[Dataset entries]
■ ■ ■ ■
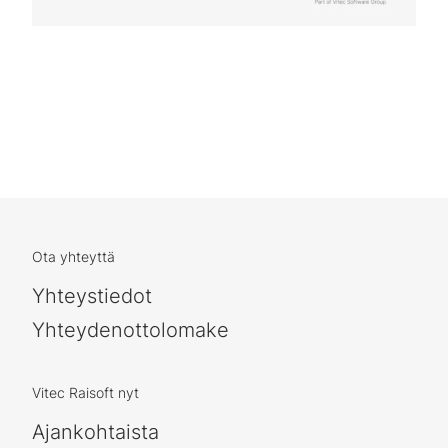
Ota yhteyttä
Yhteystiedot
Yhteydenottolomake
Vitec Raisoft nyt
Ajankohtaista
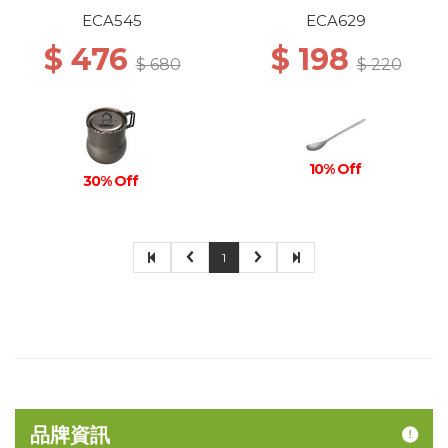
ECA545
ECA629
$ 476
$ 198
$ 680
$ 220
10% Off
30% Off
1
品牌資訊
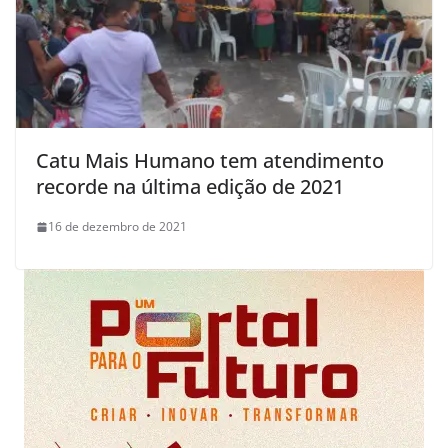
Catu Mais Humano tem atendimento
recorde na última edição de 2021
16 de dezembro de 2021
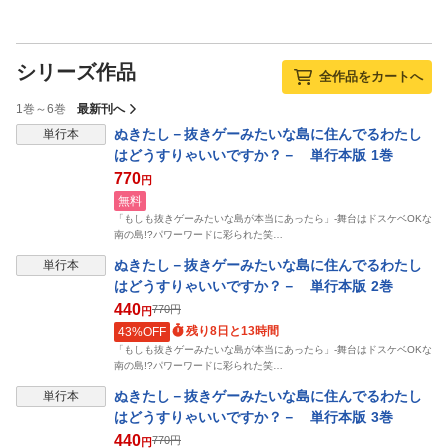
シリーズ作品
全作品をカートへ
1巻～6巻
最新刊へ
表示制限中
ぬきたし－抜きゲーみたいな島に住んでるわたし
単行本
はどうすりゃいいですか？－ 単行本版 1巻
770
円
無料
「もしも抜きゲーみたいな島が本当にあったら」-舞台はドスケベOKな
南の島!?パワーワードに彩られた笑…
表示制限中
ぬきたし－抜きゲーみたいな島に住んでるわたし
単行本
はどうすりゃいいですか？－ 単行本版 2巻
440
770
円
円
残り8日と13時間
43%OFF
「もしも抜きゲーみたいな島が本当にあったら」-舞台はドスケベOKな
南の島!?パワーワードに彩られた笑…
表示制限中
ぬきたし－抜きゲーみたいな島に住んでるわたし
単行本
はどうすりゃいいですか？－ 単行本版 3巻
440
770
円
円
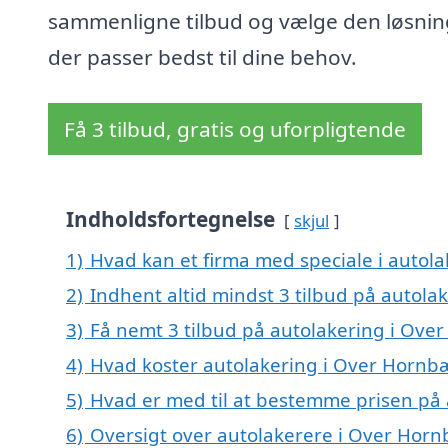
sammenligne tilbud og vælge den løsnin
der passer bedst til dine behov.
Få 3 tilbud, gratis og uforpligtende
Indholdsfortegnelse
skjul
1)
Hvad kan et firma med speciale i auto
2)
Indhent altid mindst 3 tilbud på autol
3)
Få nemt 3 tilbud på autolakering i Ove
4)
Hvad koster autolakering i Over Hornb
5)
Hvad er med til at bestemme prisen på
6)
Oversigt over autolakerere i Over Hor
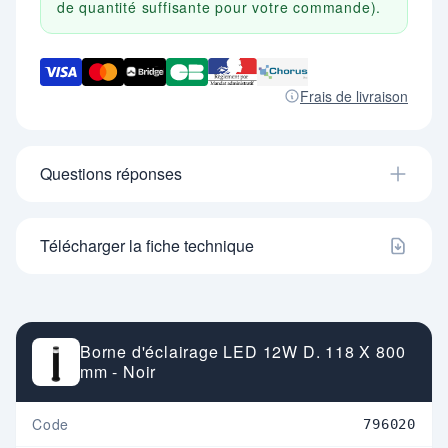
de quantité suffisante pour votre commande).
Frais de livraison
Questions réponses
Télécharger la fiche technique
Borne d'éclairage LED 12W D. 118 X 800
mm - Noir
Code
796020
■ ■ ■ ■
Scan the records above for the word "Hvad". Copy each line that has it.

Task result:
Hvad kan et firma med speciale i auto
Hvad koster autolakering i Over Hornb
Hvad er med til at bestemme prisen på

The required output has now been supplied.